Erik Sofge of Popular Mechanics writes in his piece, "Why the Hydrogen Feud Needs to End: Analysis," that hydrogen fuel cell research, which appears to be the method of choice for automotive propulsion, is mired in "tumultuous debate."

Sofge says while proponents sink money into research and marketing, opponents refute their claims with their own numbers, "asking that researchers shift time and money to more promising technologies, like batteries."

The answer may be grassroots

Endless debate won't shift even a small percentage of automobiles or fleets onto a hydrogen highway.

I stumbled (seriously, on stumble.com) across a video from Juan Pablo Girardi, engineer and a founder of the Santa Monica, Calif.-based Brain Optimization Institute. He says while electric cars don't burn fossil fuel, they require creation of toxic materials via construction of their lithium-ion batteries. He also touts hydrogen.

Girardi says health-wise the evidence against gasoline is overwhelming. As for hydrogen, he says its development is not a technological issue but a political one. He urges a grassroots movement for getting U.S. government support of the production of hydrogen cars and the conversion of existing cars.

Maybe that will happen. But collateralized debt obligations, which in part led to the housing crisis masking toxic mortgages to investors, still exist despite heated opposition to the practice. So maybe not. This may need a big corporate supporter.

"You can move a 747 with hydrogen," Girardi says. "The technology is there. Let us stop procrastinating."

Hydrogen gets YouTube hits

There is interest. On YouTube, Girardi's video has just 3,660 hits. However, a test drive in a hydrogen BMW has 232,000 and an instructional piece with about the Formula Hydrogen racing car project, a collaborative exercise between RMIT University in Melbourne, Australia and the University of Applied Sciences, Ingolstadt, Germany has about 72,000.

Geoff Pearson from RMIT's School of Aerospace, Mechanical and Manufacturing Engineering heads the team and explains very simply how it works. "A lot of the technologies are very similar to what you'd find in your standard vehicle," he says.

Using standard technology is exactly how Steve up in Davis, Calif. attracted a collective 356,700 hits on his YouTube channel. His most popular is a 1:31 minute video of a raggedy old Ford running off a standard welder's tank in which he says is hydrogen. "The truck runs better on hydrogen than gas," he writes.

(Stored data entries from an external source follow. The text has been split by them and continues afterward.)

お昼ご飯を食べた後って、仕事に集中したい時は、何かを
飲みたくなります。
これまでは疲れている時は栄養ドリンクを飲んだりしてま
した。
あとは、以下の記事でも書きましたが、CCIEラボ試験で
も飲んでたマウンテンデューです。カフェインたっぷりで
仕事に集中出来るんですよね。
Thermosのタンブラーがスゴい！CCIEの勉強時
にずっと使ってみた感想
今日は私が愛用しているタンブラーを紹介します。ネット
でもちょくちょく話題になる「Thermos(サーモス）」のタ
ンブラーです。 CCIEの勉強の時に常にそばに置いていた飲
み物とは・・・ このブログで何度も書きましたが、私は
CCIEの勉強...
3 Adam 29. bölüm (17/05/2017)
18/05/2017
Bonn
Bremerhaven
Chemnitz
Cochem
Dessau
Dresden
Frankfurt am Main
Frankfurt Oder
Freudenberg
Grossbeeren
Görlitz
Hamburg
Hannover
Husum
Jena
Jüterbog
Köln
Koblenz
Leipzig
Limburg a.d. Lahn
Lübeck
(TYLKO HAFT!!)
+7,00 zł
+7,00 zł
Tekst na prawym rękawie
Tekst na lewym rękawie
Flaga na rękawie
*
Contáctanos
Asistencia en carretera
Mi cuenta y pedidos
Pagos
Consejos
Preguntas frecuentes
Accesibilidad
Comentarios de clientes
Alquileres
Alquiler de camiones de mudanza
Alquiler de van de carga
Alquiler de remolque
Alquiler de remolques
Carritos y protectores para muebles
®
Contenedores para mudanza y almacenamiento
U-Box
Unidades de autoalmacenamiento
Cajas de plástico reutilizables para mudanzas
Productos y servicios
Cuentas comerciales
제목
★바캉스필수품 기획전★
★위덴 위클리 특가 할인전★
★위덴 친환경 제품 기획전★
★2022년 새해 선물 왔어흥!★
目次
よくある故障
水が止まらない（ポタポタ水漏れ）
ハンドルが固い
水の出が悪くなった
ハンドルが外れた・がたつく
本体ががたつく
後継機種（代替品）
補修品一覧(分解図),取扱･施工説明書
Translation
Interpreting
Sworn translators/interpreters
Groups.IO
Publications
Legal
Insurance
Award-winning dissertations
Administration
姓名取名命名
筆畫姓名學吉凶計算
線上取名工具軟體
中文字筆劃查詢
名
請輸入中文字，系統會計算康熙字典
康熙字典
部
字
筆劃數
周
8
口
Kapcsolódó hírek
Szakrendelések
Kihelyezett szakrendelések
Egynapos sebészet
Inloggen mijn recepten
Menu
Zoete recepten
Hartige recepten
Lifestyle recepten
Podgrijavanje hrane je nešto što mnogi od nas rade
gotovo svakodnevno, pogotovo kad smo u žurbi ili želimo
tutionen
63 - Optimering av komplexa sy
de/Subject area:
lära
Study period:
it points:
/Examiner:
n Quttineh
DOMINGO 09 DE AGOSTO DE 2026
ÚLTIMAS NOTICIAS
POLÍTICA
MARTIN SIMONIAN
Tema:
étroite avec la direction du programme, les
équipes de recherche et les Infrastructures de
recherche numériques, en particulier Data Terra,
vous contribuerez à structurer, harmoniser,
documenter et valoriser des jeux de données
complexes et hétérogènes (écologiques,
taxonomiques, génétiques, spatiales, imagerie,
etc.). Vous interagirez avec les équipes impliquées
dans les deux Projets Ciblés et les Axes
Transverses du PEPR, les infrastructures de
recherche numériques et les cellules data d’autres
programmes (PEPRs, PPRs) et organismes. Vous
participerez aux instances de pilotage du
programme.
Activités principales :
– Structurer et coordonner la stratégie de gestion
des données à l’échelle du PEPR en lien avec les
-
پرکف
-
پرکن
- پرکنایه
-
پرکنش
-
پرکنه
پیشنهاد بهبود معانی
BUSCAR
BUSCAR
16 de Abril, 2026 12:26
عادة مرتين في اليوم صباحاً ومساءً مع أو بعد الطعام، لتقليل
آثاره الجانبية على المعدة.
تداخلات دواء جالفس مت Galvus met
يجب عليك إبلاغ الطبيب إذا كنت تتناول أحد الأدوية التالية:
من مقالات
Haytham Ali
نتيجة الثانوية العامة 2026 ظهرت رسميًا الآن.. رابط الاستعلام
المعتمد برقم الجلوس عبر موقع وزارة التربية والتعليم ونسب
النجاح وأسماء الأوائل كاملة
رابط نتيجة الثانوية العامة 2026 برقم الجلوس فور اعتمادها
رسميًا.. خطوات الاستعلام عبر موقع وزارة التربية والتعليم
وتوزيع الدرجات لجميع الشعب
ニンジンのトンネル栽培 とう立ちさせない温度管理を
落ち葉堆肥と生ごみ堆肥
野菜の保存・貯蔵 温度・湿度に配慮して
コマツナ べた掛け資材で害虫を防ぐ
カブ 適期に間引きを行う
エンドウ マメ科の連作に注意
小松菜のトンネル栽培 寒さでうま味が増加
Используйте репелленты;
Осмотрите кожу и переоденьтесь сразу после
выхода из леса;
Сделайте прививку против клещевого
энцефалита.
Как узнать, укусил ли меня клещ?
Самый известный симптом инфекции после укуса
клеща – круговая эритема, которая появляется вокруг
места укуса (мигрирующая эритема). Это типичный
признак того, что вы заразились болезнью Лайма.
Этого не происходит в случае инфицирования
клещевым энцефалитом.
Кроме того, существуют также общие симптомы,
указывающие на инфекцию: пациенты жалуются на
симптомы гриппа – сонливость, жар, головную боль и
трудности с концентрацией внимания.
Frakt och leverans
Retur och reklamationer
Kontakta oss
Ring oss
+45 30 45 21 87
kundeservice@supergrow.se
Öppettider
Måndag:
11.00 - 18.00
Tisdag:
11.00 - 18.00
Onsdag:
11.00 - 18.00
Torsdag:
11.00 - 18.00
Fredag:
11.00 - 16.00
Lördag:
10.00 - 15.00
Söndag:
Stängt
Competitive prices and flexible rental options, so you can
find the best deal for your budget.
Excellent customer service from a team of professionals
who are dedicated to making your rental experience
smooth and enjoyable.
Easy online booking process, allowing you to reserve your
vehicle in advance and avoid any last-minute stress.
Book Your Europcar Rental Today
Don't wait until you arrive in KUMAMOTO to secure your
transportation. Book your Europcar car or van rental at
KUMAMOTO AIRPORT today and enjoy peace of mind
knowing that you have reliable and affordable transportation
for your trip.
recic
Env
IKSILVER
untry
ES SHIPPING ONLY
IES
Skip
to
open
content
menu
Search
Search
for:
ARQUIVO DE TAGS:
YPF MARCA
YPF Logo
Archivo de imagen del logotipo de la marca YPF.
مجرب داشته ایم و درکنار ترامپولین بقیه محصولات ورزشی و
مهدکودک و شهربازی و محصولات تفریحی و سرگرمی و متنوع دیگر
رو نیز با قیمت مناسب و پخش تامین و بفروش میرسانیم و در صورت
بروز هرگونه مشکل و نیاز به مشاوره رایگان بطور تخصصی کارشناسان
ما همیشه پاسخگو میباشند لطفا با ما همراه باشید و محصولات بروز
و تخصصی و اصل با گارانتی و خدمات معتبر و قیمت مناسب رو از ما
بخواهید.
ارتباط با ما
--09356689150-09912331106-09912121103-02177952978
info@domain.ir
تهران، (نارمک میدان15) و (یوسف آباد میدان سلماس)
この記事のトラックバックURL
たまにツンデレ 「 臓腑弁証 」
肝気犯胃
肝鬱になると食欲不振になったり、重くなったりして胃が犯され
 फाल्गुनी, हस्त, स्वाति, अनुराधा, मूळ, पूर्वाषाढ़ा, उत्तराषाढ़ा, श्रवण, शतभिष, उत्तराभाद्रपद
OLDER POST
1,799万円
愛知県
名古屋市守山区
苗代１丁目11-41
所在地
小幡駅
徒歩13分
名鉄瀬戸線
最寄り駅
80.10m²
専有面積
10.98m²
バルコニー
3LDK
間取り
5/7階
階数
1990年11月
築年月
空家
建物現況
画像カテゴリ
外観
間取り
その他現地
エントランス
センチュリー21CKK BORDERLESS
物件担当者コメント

Steve, who goes by powerzap69, also peddles several books he's written on converting anything to run on the gas.

The tiger in your tank will cost

Gene "Hydrogene" Johnson, an energy consultant and managing editor of H2 Nation who lives in Fresno area, puts it in perspective. He told me awhile ago, "Let's help get the OPEC monkey off our back."

Hydrogene sent me a picture of his H2 HHR SSR, an acronym for Hydrogen Hot Rod Super Sport Roadster, taken at Sunline Transit H2 Refueling Station in Palms Springs, Calif. back in 2007. He says hydrogen is possible. “The challenge with anything new is the cost. The tank alone (on the SSR) cost us $10,000. Total install cost around $20,000.”